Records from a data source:

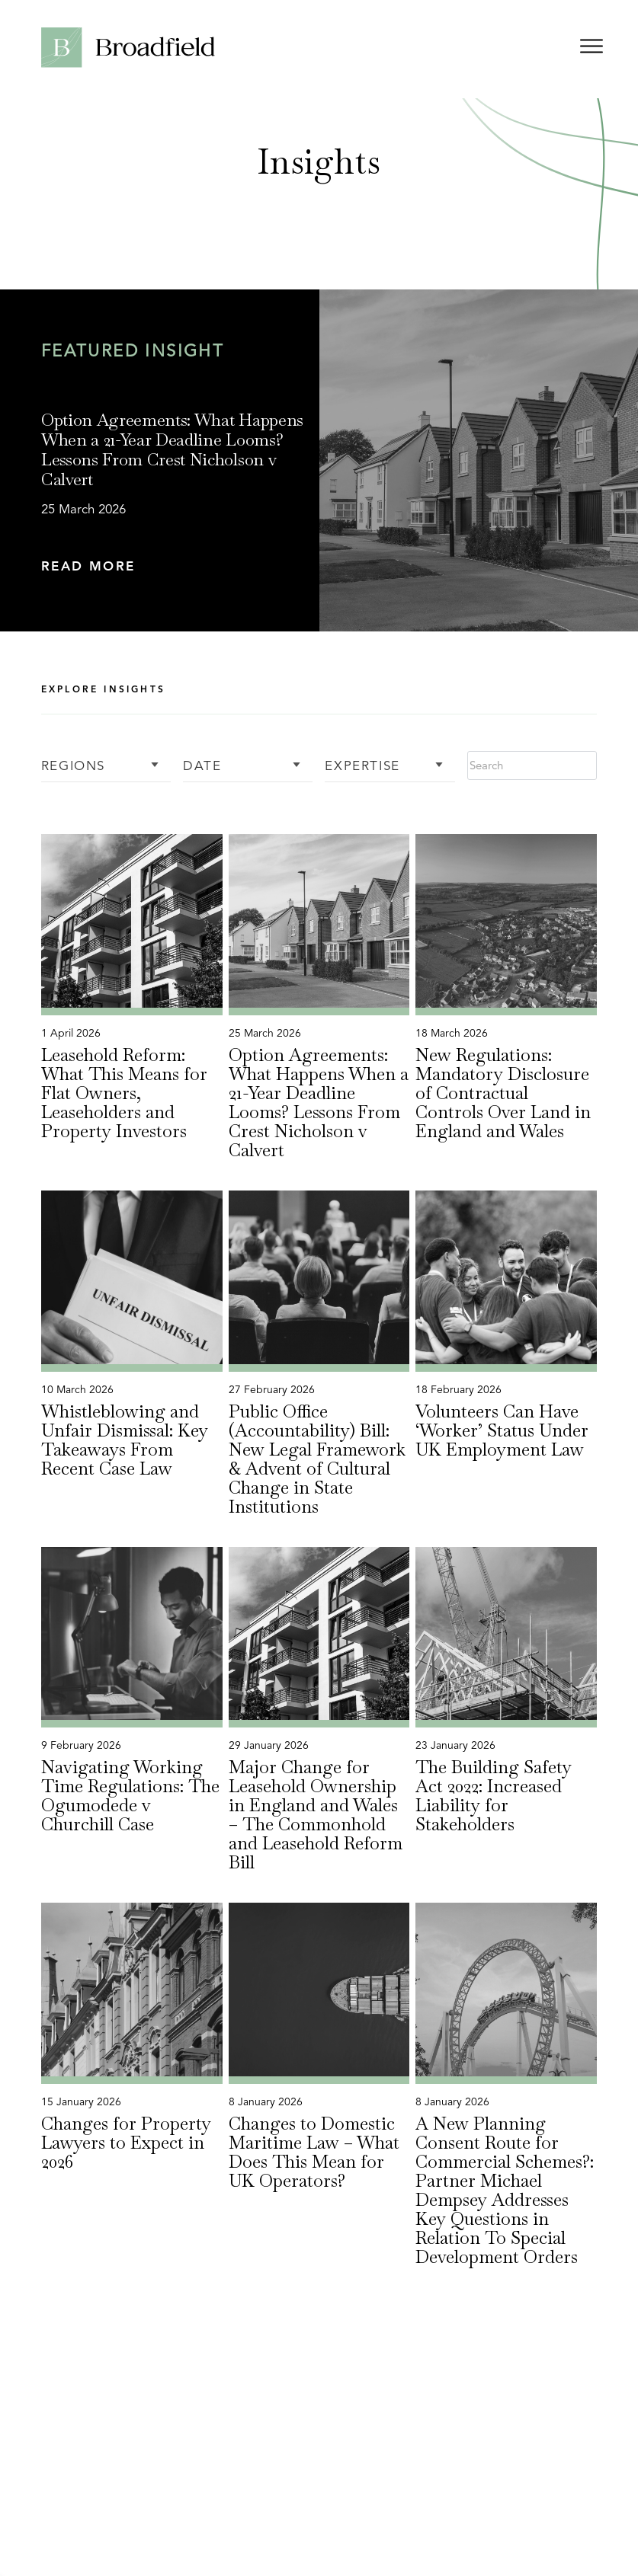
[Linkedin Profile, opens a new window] (416, 2489)
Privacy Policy (272, 2540)
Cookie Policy (357, 2540)
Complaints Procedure (542, 2540)
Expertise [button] (362, 766)
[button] (175, 567)
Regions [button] (73, 766)
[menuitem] (272, 2549)
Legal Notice (439, 2540)
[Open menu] (591, 49)
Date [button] (202, 766)
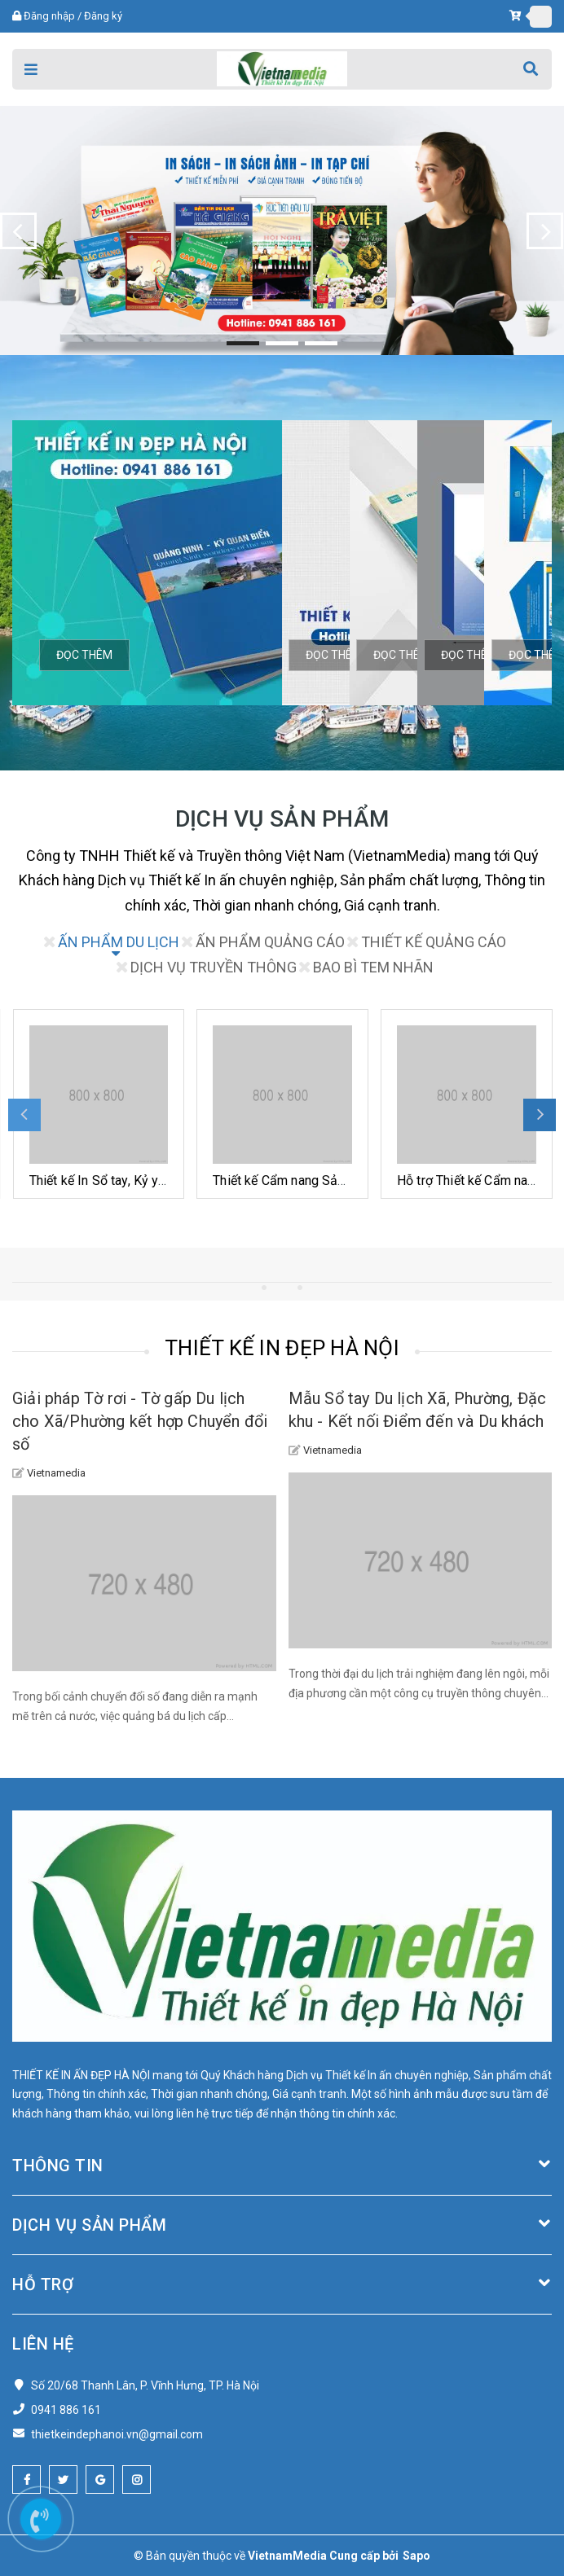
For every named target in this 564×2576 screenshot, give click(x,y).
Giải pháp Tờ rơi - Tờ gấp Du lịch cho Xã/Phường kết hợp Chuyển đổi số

INSTRUCTIONS FOR THE TASK
Across the entries above, how many lines contain "button"? Provide only the count.

YOUR SOLUTION
4